You can set your watch by it. The minute some halfway decent government in Latin America begins to reverse the order of things and give the have-nots a break from the grind of poverty and wretchedness, the usual suspects in El Norte rouse themselves from the slumber of indifference and start barking furiously about democratic norms. It happened in 1973 in Chile; we saw it again in Nicaragua in the 1980s; and here’s the same show on summer rerun in Venezuela, pending the August 15 recall referendum of President Hugo Chávez.

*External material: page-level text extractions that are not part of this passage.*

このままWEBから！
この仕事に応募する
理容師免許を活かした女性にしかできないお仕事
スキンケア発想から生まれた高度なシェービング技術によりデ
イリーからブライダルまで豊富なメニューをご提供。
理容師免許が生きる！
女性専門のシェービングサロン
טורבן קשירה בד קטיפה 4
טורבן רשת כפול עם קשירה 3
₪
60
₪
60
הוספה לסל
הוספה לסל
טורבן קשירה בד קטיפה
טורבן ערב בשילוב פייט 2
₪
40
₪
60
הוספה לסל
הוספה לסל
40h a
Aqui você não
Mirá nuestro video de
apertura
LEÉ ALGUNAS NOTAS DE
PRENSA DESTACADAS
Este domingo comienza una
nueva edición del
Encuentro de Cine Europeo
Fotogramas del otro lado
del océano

Chávez is the best thing that has happened to Venezuela’s poor in a very long time. His government has actually delivered on some of its promises, with improved literacy rates and more students getting school meals. Public spending has quadrupled on education and tripled on healthcare, and infant mortality has declined. The government is promoting one of the most ambitious land-reform programs seen in Latin America in decades.

Most of this has been done under conditions of economic sabotage. Oil strikes, a coup attempt and capital flight have resulted in about a 4 percent decline in GDP for the five years that Chávez has been in office. But the economy is growing at close to 12 percent this year, and with world oil prices near $40 a barrel, the government has extra billions that it’s using for social programs. So naturally the United States wants him out, just as the rich in Venezuela do. Chávez was re-elected in 2000 for a six-year term. A US-backed coup against him was badly botched in 2002.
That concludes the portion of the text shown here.